# Gaming monitor 24 oder 26''



## Daniel B. (26. Oktober 2009)

Hey Leute,
ich stehe wirklich vor einer riesen Frage: Welchen neuen Gaming Monitor mit 24 oder 26 Zoll soll ich mir kaufen?

Ich möchte einen wirklich Guten, den ich auch für die Zukunft benutzen kann, ohne mir nach wenigen Monaten oder 2 Jahren einen Neuen holen zu müssen?
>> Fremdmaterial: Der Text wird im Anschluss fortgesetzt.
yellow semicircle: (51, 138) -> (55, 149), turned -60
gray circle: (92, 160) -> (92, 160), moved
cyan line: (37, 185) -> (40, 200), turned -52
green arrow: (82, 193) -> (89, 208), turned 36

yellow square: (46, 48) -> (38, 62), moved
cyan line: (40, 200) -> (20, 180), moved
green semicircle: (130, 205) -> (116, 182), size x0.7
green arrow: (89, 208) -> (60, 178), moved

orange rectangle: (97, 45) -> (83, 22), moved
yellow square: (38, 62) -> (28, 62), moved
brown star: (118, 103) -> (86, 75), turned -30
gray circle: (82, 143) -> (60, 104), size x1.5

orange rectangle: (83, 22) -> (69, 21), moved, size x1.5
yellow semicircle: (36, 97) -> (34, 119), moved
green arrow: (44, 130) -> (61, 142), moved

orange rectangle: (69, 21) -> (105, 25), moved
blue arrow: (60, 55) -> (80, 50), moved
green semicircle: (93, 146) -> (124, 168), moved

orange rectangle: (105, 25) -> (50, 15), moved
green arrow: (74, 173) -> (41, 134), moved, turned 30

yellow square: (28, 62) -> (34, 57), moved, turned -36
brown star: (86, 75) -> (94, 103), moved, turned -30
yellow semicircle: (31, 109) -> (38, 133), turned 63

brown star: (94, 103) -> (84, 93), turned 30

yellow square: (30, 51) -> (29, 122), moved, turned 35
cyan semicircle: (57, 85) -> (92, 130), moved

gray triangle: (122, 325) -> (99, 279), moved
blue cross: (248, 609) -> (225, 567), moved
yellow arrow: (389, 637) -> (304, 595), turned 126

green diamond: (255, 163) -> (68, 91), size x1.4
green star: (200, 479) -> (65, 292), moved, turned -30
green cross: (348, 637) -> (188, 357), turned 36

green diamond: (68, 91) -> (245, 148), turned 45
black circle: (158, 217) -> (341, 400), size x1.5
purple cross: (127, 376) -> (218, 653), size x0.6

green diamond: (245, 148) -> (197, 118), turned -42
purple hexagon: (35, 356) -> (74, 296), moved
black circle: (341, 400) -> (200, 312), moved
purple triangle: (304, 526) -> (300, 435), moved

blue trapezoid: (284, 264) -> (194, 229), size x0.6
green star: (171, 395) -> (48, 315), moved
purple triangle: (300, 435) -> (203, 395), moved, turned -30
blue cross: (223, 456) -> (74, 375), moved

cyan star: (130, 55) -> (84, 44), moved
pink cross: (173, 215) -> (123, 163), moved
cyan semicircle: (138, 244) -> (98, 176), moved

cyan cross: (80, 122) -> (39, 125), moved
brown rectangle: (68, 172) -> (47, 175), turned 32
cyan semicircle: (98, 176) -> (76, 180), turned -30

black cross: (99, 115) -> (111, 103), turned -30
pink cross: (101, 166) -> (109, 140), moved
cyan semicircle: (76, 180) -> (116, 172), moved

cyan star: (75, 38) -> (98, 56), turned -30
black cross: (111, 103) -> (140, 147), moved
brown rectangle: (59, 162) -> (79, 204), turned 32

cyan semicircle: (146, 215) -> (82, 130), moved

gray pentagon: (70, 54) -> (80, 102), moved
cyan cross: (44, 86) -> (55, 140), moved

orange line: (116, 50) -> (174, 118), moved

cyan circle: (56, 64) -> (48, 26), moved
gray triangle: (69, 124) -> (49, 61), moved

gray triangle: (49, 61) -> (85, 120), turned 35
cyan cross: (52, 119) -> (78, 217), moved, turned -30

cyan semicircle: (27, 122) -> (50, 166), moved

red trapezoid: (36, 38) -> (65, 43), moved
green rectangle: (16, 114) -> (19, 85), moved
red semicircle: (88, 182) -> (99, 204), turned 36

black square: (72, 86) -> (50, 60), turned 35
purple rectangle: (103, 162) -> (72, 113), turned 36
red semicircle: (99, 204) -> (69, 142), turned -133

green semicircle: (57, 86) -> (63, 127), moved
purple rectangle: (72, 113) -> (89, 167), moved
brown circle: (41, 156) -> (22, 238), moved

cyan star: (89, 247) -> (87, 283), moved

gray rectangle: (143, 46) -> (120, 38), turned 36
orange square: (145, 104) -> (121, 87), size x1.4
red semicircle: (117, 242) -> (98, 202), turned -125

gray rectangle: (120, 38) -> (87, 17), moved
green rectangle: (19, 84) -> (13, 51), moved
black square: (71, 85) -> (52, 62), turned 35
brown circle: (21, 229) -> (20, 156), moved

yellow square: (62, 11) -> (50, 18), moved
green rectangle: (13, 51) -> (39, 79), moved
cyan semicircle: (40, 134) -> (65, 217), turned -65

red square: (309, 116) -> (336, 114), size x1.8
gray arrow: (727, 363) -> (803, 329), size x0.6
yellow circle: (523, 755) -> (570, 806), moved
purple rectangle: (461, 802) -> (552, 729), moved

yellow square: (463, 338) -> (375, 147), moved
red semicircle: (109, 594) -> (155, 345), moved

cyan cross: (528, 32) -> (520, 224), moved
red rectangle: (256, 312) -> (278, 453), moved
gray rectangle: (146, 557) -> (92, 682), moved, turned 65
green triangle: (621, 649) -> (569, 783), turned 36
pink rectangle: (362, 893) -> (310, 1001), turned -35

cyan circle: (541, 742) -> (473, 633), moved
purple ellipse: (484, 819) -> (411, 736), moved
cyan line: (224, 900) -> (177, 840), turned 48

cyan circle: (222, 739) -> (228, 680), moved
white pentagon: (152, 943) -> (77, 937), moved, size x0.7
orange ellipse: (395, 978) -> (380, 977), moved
Was wäre mit diesem: LG W2486L-PF 24 Zoll TFT Monitor HDMI/ DVI-D: Amazon.de: Elektronik

Preis darf bis 550 Euro gehen! 

Ihr seit echt meine letzte Hilfe!!!

DANIEL


----------



## paxtn (26. Oktober 2009)

Also von den Daten her, ist der schon recht gut. Haste schon mal bei prad.de geguckt? z.B. hier

Monitore von LG, Dell und Samsung sind schon nicht ohne, also da steckt schon gute Qualität hinter. Es gibt auch noch weitere gute Hersteller 

MfG paxtn


----------



## rabit (26. Oktober 2009)

Die besten Monitore bauen Eizo!
Ich persönlich habe den T220 reicht vollkommen zum gamen.
Kannst ja mal nach Eizo googeln.


----------



## Caspar (27. Oktober 2009)

*Wenns was größeres sein darf:*
ViewSonic VX2835wm, 28", 1920x1200, VGA, HDMI, Audio Preisvergleich bei Geizhals.at Deutschland
Den hat mein Mitbewohner, er ist sehr zufrieden! Riesig, Bildgewaltig und wir gucken oft Filme... klare Empfehlung zum günstigen Preis! Test auf *PRAD | Index Startseite*

Bei mir kommt vermutlich morgen dieser:
Dell UltraSharp 2709W, 27", 1920x1200, VGA, 2x DVI, HDMI, DisplayPort, Audio Preisvergleich bei Geizhals.at Deutschland
S-PVA Panel, extrem hoher Kontrast, unhörbar leise... und um noch einen fürs Shooter zocken relevanten Nachteil zu benennen: ~3Frames Inputlag. Bei Ebay gabs den kürzlich sehr günstig mit 5J Pixelfehlergarantie, heute war wieder ein gutes Angebot drin. Meine Grenze lag ursprünglich bei ca 500, lies dir mal den Test (Prad) durch, vielleicht überlegst du dirs auch noch.  Wenn du ihn so für 600-650€ neu bekommst sollte das lukrativ sein.


----------



## Raptor-Gaming (27. Oktober 2009)

Ich persönlich würde zum 24 Zöller greifen. Natürlich ist es geil vor einem großen Display zu sitzen, aber nur, wenn du oft Filme guckst. Zockste oder arbeitetste, dann haste nur eine bestimmte Entfernung, die dich und den Monitor trennt und da wirds kritisch, weil wenn du eine 50 cm zum Monitor hast, dann ist ein 26 Zöller aus meiner Sicht schon etwas zu groß, weil du nicht mit einem direkten Blick den ganzen Bildschirm siehst, sondern du musst dein Kopf immer bewegen oder zumindestens mit den Augen und hin her springen, das geht auf Dauer auf die Augen und verursacht Kopfschmerzen. Ist halt meine Meinung, daher ist 24 Zoll bei einer normalen Entfernung vom Monitor für mich die Grenze.


----------



## paxtn (27. Oktober 2009)

rabit schrieb:


> Die besten Monitore bauen Eizo!



Habe ich nie bestritten.


----------



## ThePlayer (27. Oktober 2009)

Fast alle Monitore sind "Gaming" solang die Reaktionszeit stimmt.
Aber man müsste erstmal wissen welche Grafikkarte hast du eigentlich, weil es soll ja nicht schon in Windows scheidern.


----------



## Daniel B. (28. Oktober 2009)

Hey Leute!
vielen Dank schonmal für eure Antworten! Exakt diese Leute habe ich gesucht - die gerne und schnell weiterhelfen!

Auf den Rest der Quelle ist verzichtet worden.